The book opens in the summer of 1944 with naval navigation officer, Philip Bowman, waiting pensively on his ship before the U.S. assault on Okinawa. His vessel is set upon by kamikazes, but Bowman survives the attack and at the end of the war he returns home to the East Coast where he begins school at Harvard. After graduation he moves to New York City where he finds work as a junior editor in a small literary publishing house. Soon he meets a young woman named Vivian Amussen, a Virginia aristocrat of sorts, and they marry and move into a New York City apartment. After a while, like all of Bowman’s romances, their relationship deteriorates. A London publisher’s book fair and a juicy tryst between Bowman and an inviting Englishwoman marks the end of his marriage and Bowman and Vivian soon divorce.
And so goes the narrative…one after another, Bowman falls in and then out of love, never quite her fault and never quite his, and this dizzying and sometimes hypnotic pattern of lust and decline permeates this mostly cheerless protagonist’s life.
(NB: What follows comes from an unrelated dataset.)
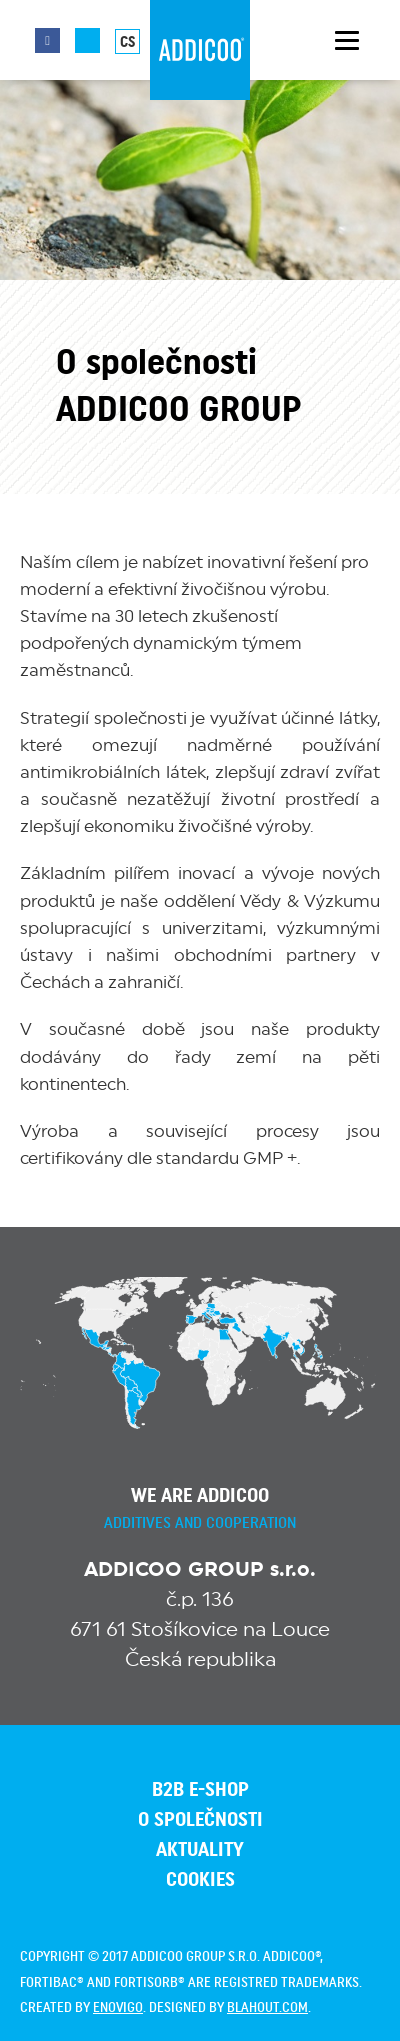 The width and height of the screenshot is (400, 2041). I want to click on Aktuality, so click(200, 1850).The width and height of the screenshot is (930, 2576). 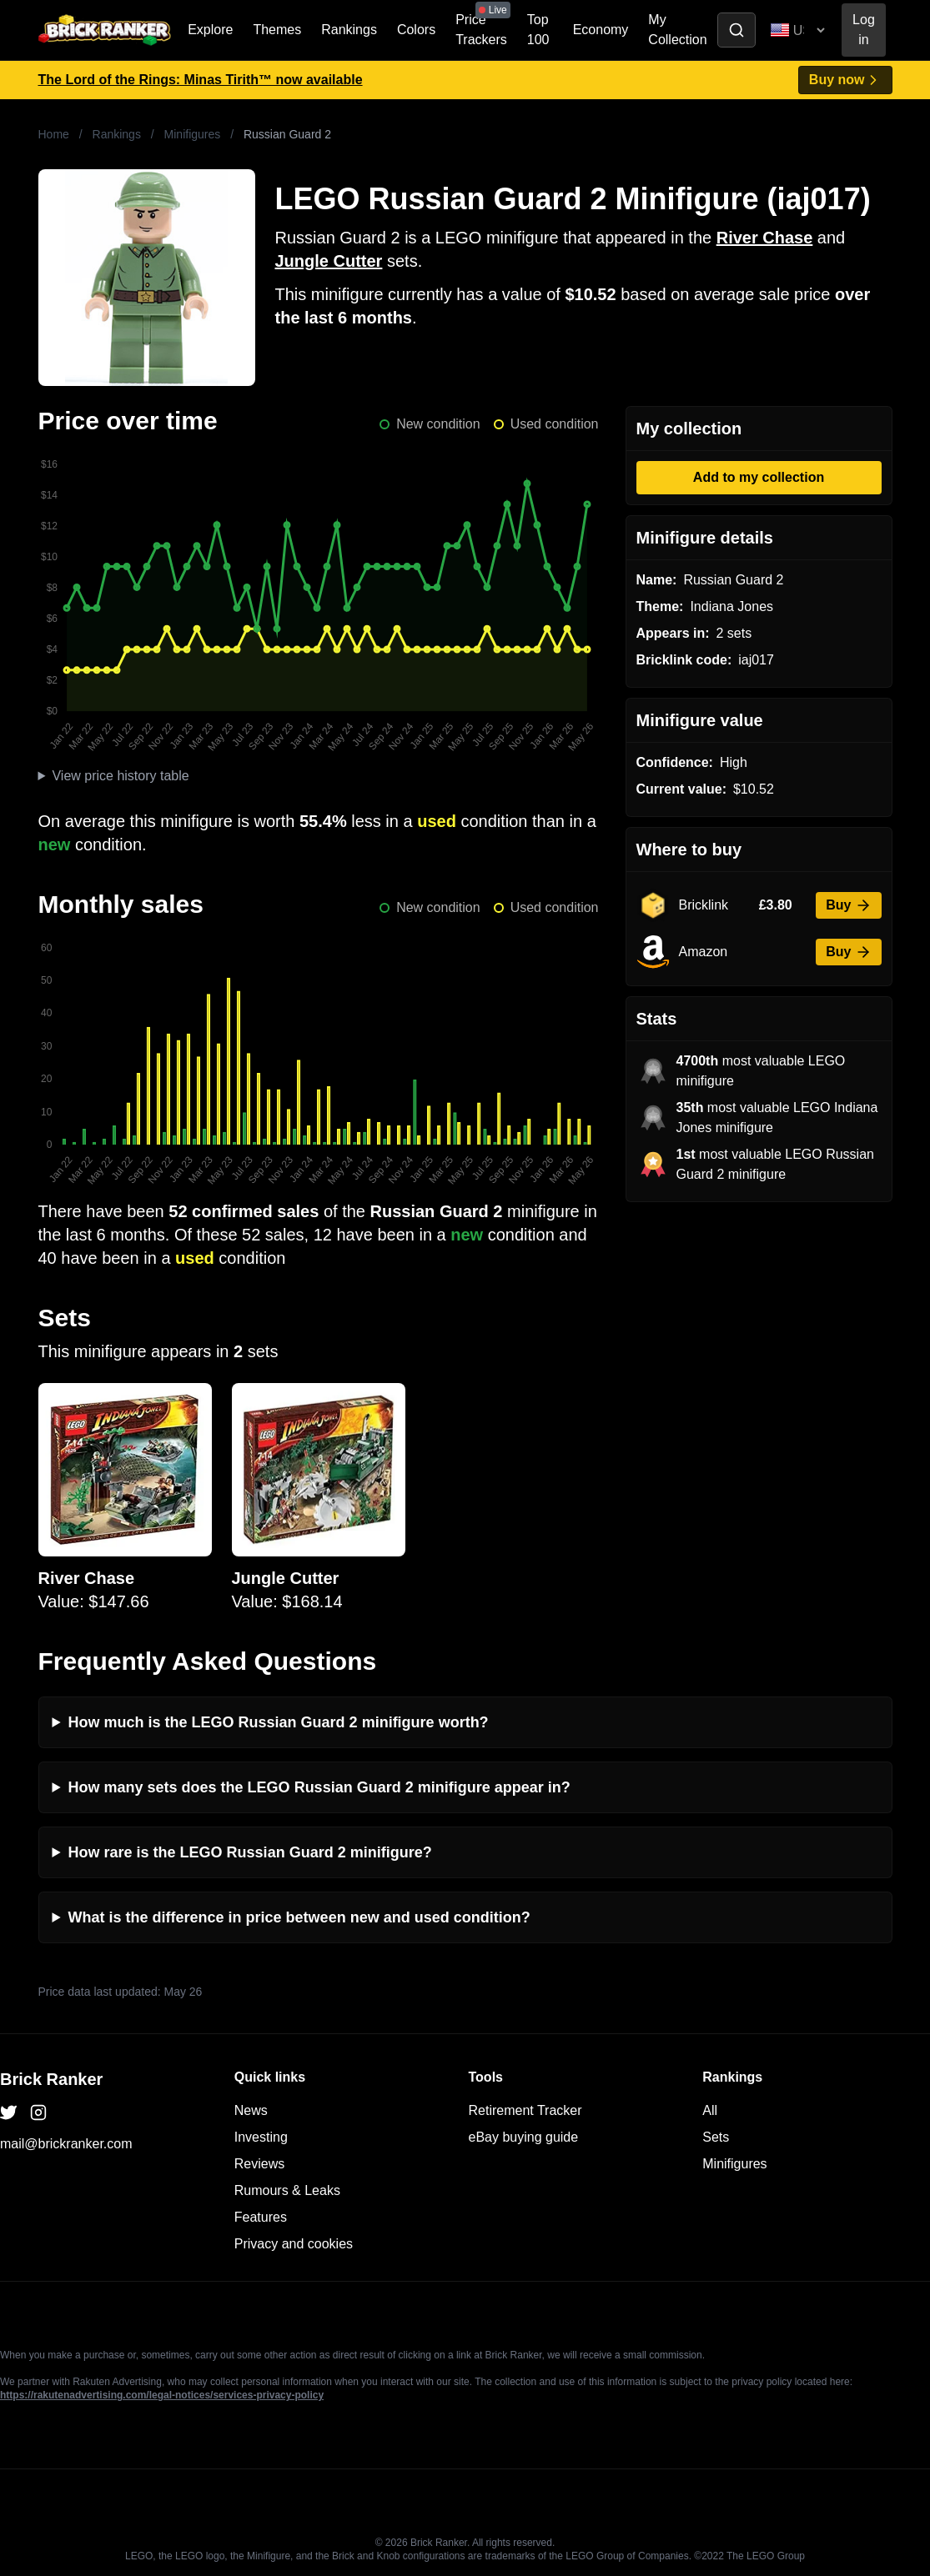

By the mid-1980s, the final decade covered in this book, Philip Bowman is surprisingly unchanged. Sexually fit yet emotionally withered, lust, liquor and literature are still his passions; any means by which to distract and dull philosophical reflection. Others in Bowman’s orbit sometimes find successful relationships—his boss’s marriage seems viable—but these successes always harbor some inner defect: couples are pathologically dependent on one another or there is some gross inequity of power that binds them together. The only genuine relationship, in Salter’s estimation, seems to occur between mother and child; anything else is a masquerade or contrivance.
This book, with its laconic and detached anti-hero, seemed out of place today. It would be more at home on a shelf next to Nathanael West, Ernest Hemingway or Henry Miller, or on a publisher’s list from the 1930’s or 1940’s. These are authors that Salter surely read when he came of age in pre-beat poet America and one wonders if these luminaries, these icons of masculine existentialism, have seared their literary candescence into Salter’s unconscious.
There is poetry in this novel. There are moving descriptions of humans in graceful acts, the collapse of time in war and the undulations of the sea. There is this sense of swimming through life in these pages: not knowing one’s purpose while taking things as they come. At times, though, I wondered if the Bowman of this book was a romantic projection of the author himself: the sexually adroit stoic, the warrior and the man of letters. The question is: do we need this kind of hero any more? Do we need to resurrect a new modernist, someone who had given up on the central institutions of Western culture, to save us from ourselves? If we do, then Salter had given us one. If we don’t, then let us relegate Philip Bowman to the shelf of lost souls along with myriad others.